TASK INPUT —
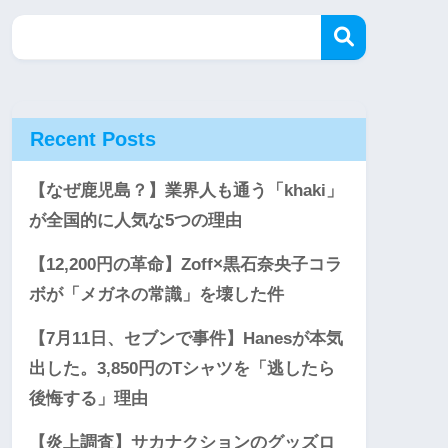
Recent Posts
【なぜ鹿児島？】業界人も通う「khaki」
が全国的に人気な5つの理由
【12,200円の革命】Zoff×黒石奈央子コラ
ボが「メガネの常識」を壊した件
【7月11日、セブンで事件】Hanesが本気
出した。3,850円のTシャツを「逃したら
後悔する」理由
【炎上調査】サカナクションのグッズロ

EXERCISE GOAL —
Only the text of the records belongs in your answer, copied exactly as it appears above.

PROBLEM SOLUTION —
Recent Posts
【なぜ鹿児島？】業界人も通う「khaki」
が全国的に人気な5つの理由
【12,200円の革命】Zoff×黒石奈央子コラ
ボが「メガネの常識」を壊した件
【7月11日、セブンで事件】Hanesが本気
出した。3,850円のTシャツを「逃したら
後悔する」理由
【炎上調査】サカナクションのグッズロ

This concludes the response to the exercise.